Prior to the creation of Corrections Corporation of America (CCA) and the “privatization” of the Hamilton County Workhouse in 1983, the care and incarceration of inmates was at the antiquated jail on Walnut Street and the workhouse farm in Silverdale.
After spending millions of taxpayers’ money to build a new justice center and jail, CCA entered the picture with the promise to “provide drug treatment and other services to inmates that can lower the chance that additional crime will not be committed after release.” More importantly, it promised reduction in costs to taxpayers for incarceration of felons convicted of crimes and also service of sentence at a local confinement location.
With an impressive list of well paid and connected lobbyists at both the state and local level, CCA operated the Silverdale facility for 36 years beginning on October 15, 1984 until it exercised its option to withdraw from the premises within 180 days in the summer of 2020. Since then, the political (and expensive) football has been kicked back to Republican Sheriff Jim Hammond who has commenced a rehabilitation of the location with new technology programs prior to expiration of the last two years of his final term of office.
With the help of lobbyist Betty Anderson (wife of Speaker of the Tennessee House of Representatives Jimmy Naifeh), Governor Don Sundquist, Democratic State Senator Ward Crutchfield and Hamilton County Commission Democrats Bob Long and Jack Mayfield, unsuccessful Republican Congressional candidate Harold Coker and others, CCA became the poster child of the “private prison” movement that enriched its stockholders and its supporters and had no problem of tacitly avoiding “conflict of interest” allegations by their critics. Acceptance of lucrative campaign contributions by CCA and its many friends and supporters by local and state politicians were readily received.
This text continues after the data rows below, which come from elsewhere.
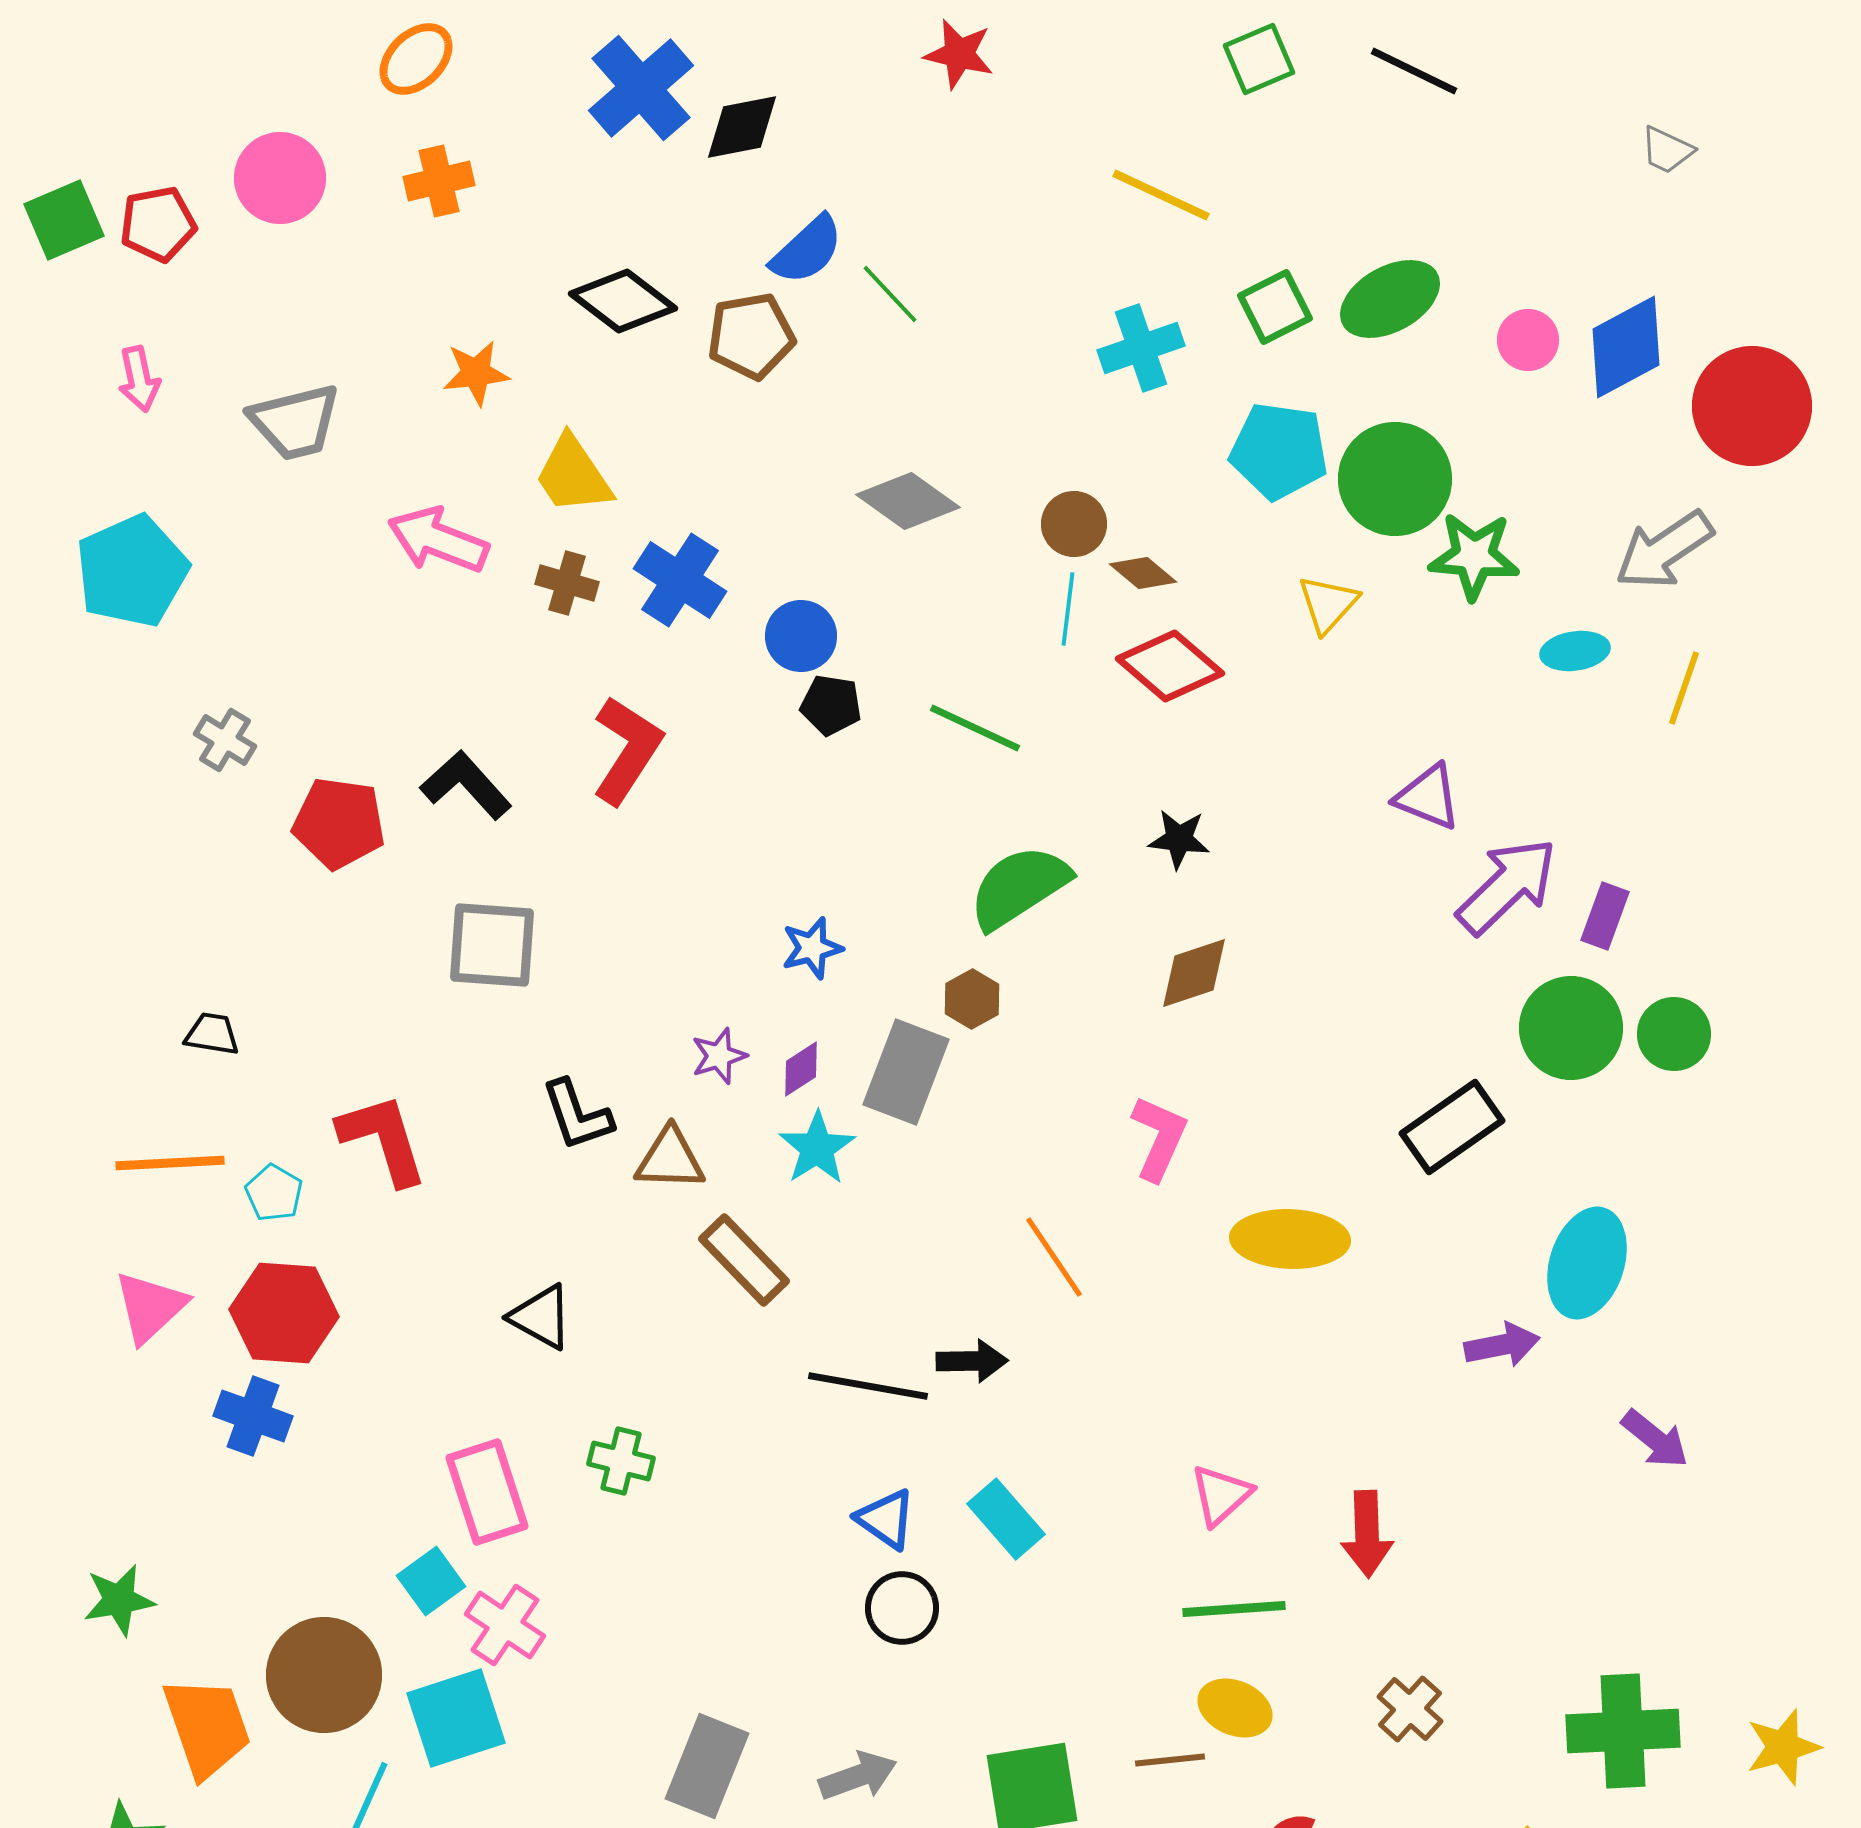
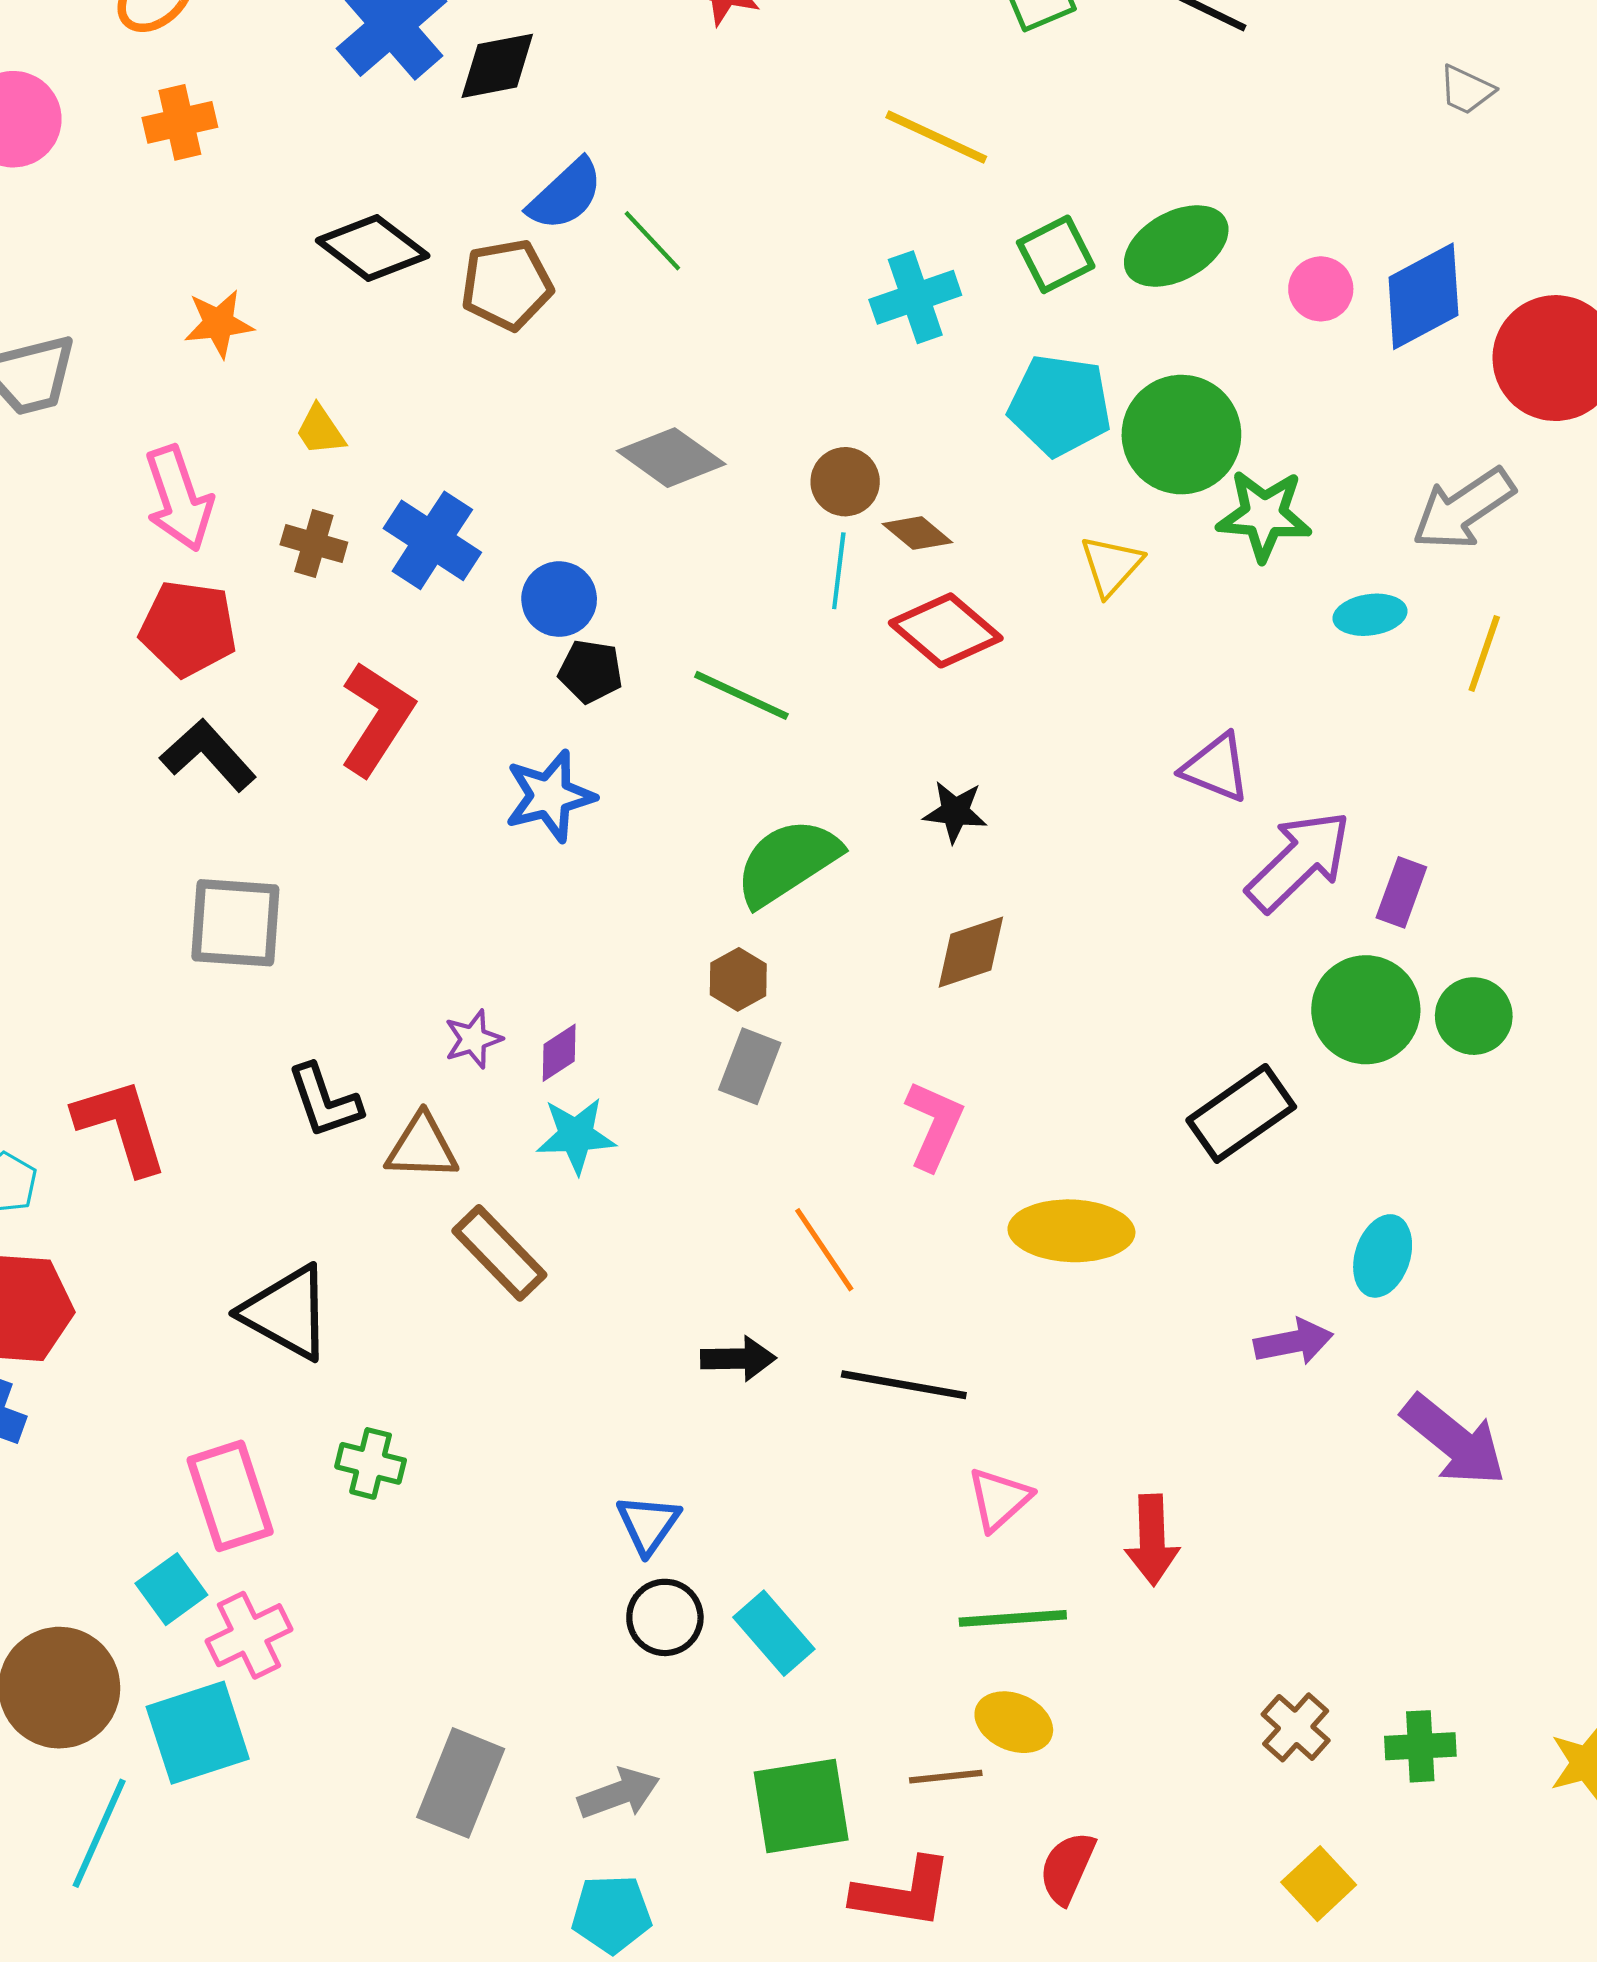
yellow trapezoid: (573, 475) -> (320, 430), size x0.6
pink arrow: (438, 540) -> (179, 498), turned -130
red pentagon: (339, 823) -> (188, 628), moved
blue star: (812, 948) -> (550, 796), moved, size x1.4
gray rectangle: (906, 1072) -> (750, 1066), moved, size x0.7
cyan star: (817, 1148) -> (576, 1135), turned 30
cyan ellipse: (1587, 1263) -> (1383, 1256), size x0.7
black triangle: (541, 1317) -> (287, 1313), size x1.4
black line: (868, 1386) -> (904, 1385), moved
purple arrow: (1655, 1439) -> (1454, 1440), size x1.5
blue triangle: (886, 1519) -> (648, 1524), turned 30
cyan rectangle: (1006, 1519) -> (774, 1633), moved
pink cross: (505, 1625) -> (249, 1635), turned 30
brown cross: (1410, 1709) -> (1296, 1727), moved
green cross: (1623, 1731) -> (1420, 1746), size x0.6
Said benefits, according to Howard, included giving one fellow commissioner’s support being rewarded with a contract for his landscaping business, another acquired a contract for their exterminating business and a third a contract for their moving business. Others may have acquired other benefits that escaped close public scrutiny.
The late Democratic Majority Leader Senator Ward Crutchfield saw no problem in being a paid assistant Hamilton County attorney and to also “represent CCA in negotiations with the contract under which the private firm operates the Silverdale penal farm.” However, the Chattanooga Times accompanied by a series of political cartoons that were critical of Ward, Harold and other Hamilton County Commissioners, provided interesting political fodder for the public.
Fortunately, the Hamilton County Commission had one other consistent dissenting vote in Howard P. Sompayrac, Jr. who was a graduate of Central High School, University of Chattanooga, military veteran, 40-year employee of DuPont as an industrial relations specialist, and possessor of a record of public service to the community, and recipient of many local and state honors.
For 16 years Howard Sompayrac single-handedly argued against the “privatization of the correction system in Hamilton County.” He ultimately would run unsuccessfully against “term limits” advocate Zach Wamp and give up his District 3 seat in county government.
He consistently tried to refute the CCA allegations that they would “save the taxpayers of Hamilton County millions of dollars” and would further “protect the public with secure and tough law and order programs.” At the same time, they would be providing the inmates with drug treatment and other services that could lower the rate of additional crimes that could be committed after release back into society.
Around 2000 Howard wrote a 132-page paperback novel titled “Private Prisons: The Result of Corporate Greed, Public Fears and Political Cowardice” which he claimed was “costly, ineffective, illegal, immoral and unconstitutional."
It is serious in scope and addresses how Hamilton County became involved in the privatization program and has its good and bad aspects. It is also humorous as it also contains many editorial cartoons by Bruce Plante from the Chattanooga Times accompanied by the scalding editorials that further attacked the alleged secrecy and inefficiency of CCA. He included a 16- page chapter that contained 60 specific comments and criticisms of CCA that deserve political scrutiny.
If a copy can be found or located on the world wide web sources, it is worthwhile reading.
While Howard Sompayrac’s one man battle continued until his death, the issue of the housing and treatment of inmates in our county remains today.
Perhaps the current County Commission will benefit from the errors of the past and do due diligence in the future of fairly protecting the interests of the taxpayers and the civil rights of prisoners?
To that extent the actions of Justice Harlan and Howard Sompayrac, Jr. have similar historical meanings!